Knowing that they are developing an opengl version of their engines (for mac os), I'm guessing porting it to linux will be trivial.
J. Leclanche
On Thu, May 6, 2010 at 3:07 AM, Ben Klein shacklein@gmail.com wrote:
On 6 May 2010 10:01, Evil Jay wine@eternaldusk.com wrote:
On 05/05/2010 02:34 PM, André Hentschel wrote:
Hi Folks, Steam seems to add a Linux client in the near future, so maybe Wine will not be needed anymore for that. or did i get something wrong? That might reduce our "market share" a bit as i guess that many Wineusers play steam games. On the other hand Intel presented its Z600, which is basically x86 but without IDE, SATA or a BIOS. Thats the reason that it cant run Windows. So Linux runs and so should Wine i guess. So we might see some mobil advantures in the near future?
I would not hold my breath waiting for that Steam client, there's still been no official announcement and it could just as well be something they just play around with as a side project for the next half decade.
Phoronix has been claiming Steam for Linux was imminent for 2 years... but for how many years did they (and even the developers) say that UT3 was right around the corner? A few 32-bit god-awfully incomplete binaries that can't even launch the actual GUI is not near enough to start me waiting in a virtual line.
To take the Devil's advocacy a step farther: For all we know, Steam for Linux is not even being actively developed; They may have started it with the Mac port and abandoned it as too resource intensive for the expected payoff. The few updates that we've seen (before the Linux build was pulled) may well be the result of of the automated package builder recompiling the Linux files due to changes in some shared upstream code (being changed for the benefit of the Mac or Windows client).
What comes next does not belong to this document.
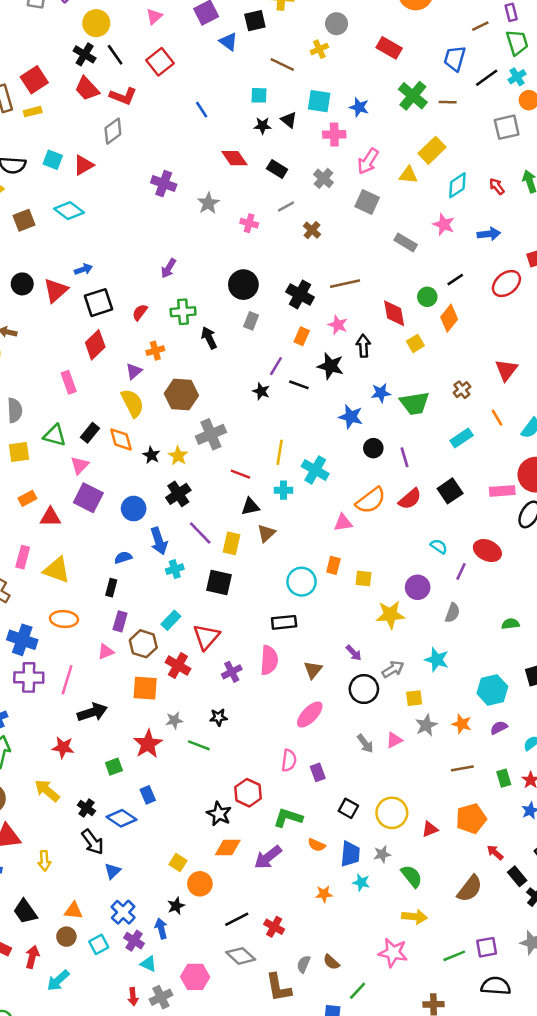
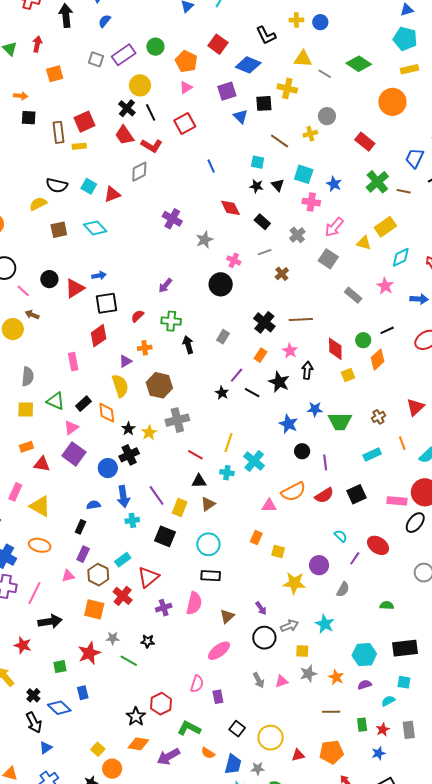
black circle: (243, 285) -> (221, 284), moved
black cross: (178, 494) -> (129, 455), moved
cyan circle: (302, 582) -> (208, 544), moved

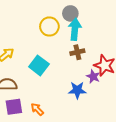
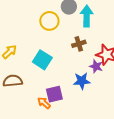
cyan arrow: (75, 29) -> (87, 16), moved
purple square: (14, 107) -> (54, 94), moved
Now, personally I am hoping like crazy that Steam for Linux does materialize in the next year or two. But, if it does, it will hardly put a dent in Wine's use for gaming. Steam's not a game, so naturally we must assume that Valve will port the Source engine too, so that they will have some games to sell. That's great, but how many games in the AppDB are using the Source engine? How many games sold through Steam even use it, and will the non-Valve developers take the time to build Linux packages? Wine has plenty of gaming left in its future.
The other solution is they pull a Picasa/Google Earth manoeuvre and bundle Wine with Steam (or rely on Wine to play the games).